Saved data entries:
....
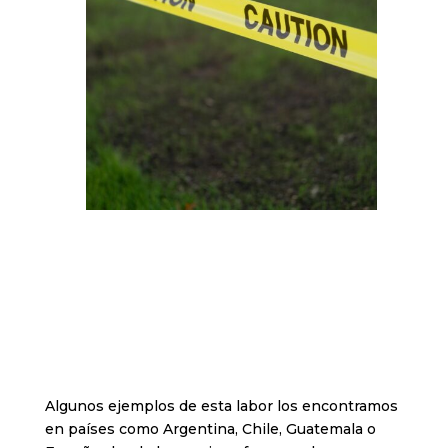
Algunos ejemplos de esta labor los encontramos
en países como Argentina, Chile, Guatemala o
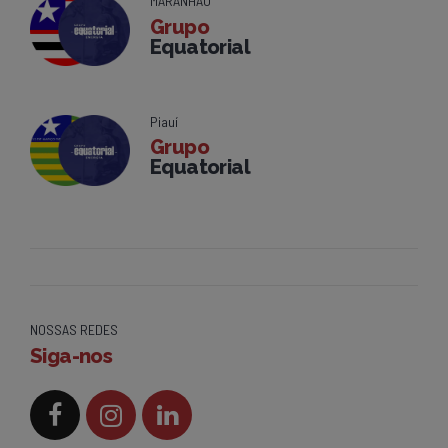
MARANHÃO
Grupo
Equatorial
Piauí
Grupo
Equatorial
NOSSAS REDES
Siga-nos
....
■ **PROBLEM DESCRIPTION**
In your copy, include no pictures, but reproduce all records exactly.

■ **SOLUTION FOR THIS PROBLEM**
Algunos ejemplos de esta labor los encontramos
en países como Argentina, Chile, Guatemala o
MARANHÃO
Grupo
Equatorial
Piauí
Grupo
Equatorial
NOSSAS REDES
Siga-nos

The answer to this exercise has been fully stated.